▶ [Exercise] What you output must match the entries exactly, apart from the pictures, which are left out.

- - -

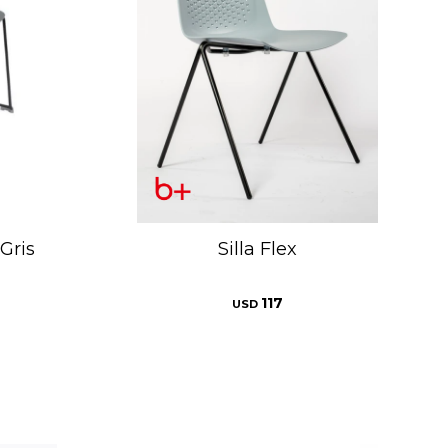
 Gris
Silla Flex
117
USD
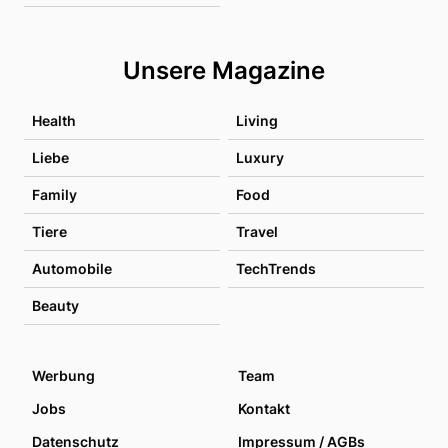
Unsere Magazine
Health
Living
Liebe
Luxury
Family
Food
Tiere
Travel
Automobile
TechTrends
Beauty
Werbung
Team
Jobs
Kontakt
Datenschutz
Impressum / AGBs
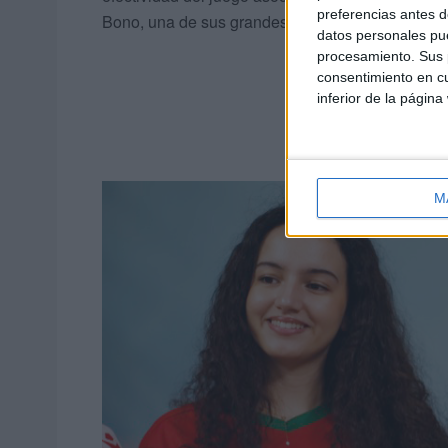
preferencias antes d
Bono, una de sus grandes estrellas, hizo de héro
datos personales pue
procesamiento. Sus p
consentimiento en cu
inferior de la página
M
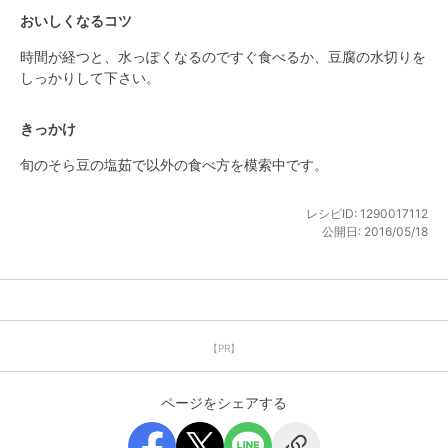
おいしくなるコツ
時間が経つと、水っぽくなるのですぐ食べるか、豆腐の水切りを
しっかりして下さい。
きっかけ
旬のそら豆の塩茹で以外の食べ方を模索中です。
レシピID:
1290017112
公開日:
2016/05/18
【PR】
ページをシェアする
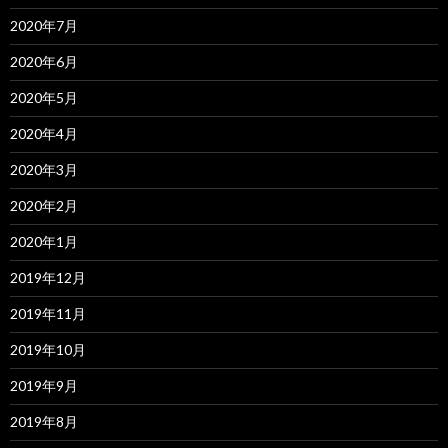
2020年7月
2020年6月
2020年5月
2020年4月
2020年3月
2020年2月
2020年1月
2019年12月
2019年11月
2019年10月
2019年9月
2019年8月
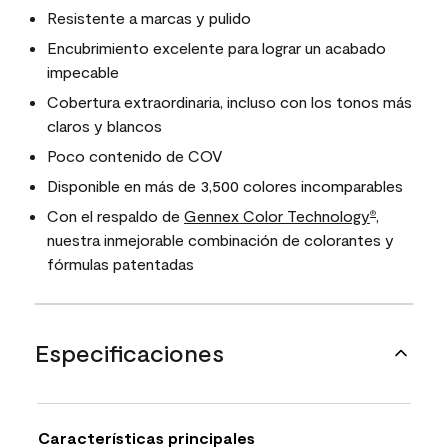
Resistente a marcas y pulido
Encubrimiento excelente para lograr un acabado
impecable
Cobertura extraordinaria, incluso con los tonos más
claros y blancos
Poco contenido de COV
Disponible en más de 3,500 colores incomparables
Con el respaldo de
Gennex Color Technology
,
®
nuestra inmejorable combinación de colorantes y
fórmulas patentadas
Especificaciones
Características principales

- - -

▶ [Result of the exercise]
 Gris
Silla Flex
117
USD
Unsere Magazine
Health
Living
Liebe
Luxury
Family
Food
Tiere
Travel
Automobile
TechTrends
Beauty
Werbung
Team
Jobs
Kontakt
Datenschutz
Impressum / AGBs
preferencias antes d
Bono, una de sus grandes estrellas, hizo de héro
datos personales pue
procesamiento. Sus p
consentimiento en cu
inferior de la página
M
おいしくなるコツ
時間が経つと、水っぽくなるのですぐ食べるか、豆腐の水切りを
しっかりして下さい。
きっかけ
旬のそら豆の塩茹で以外の食べ方を模索中です。
レシピID:
1290017112
公開日:
2016/05/18
【PR】
ページをシェアする
2020年7月
2020年6月
2020年5月
2020年4月
2020年3月
2020年2月
2020年1月
2019年12月
2019年11月
2019年10月
2019年9月
2019年8月
Resistente a marcas y pulido
Encubrimiento excelente para lograr un acabado
impecable
Cobertura extraordinaria, incluso con los tonos más
claros y blancos
Poco contenido de COV
Disponible en más de 3,500 colores incomparables
Con el respaldo de
Gennex Color Technology
,
®
nuestra inmejorable combinación de colorantes y
fórmulas patentadas
Especificaciones
Características principales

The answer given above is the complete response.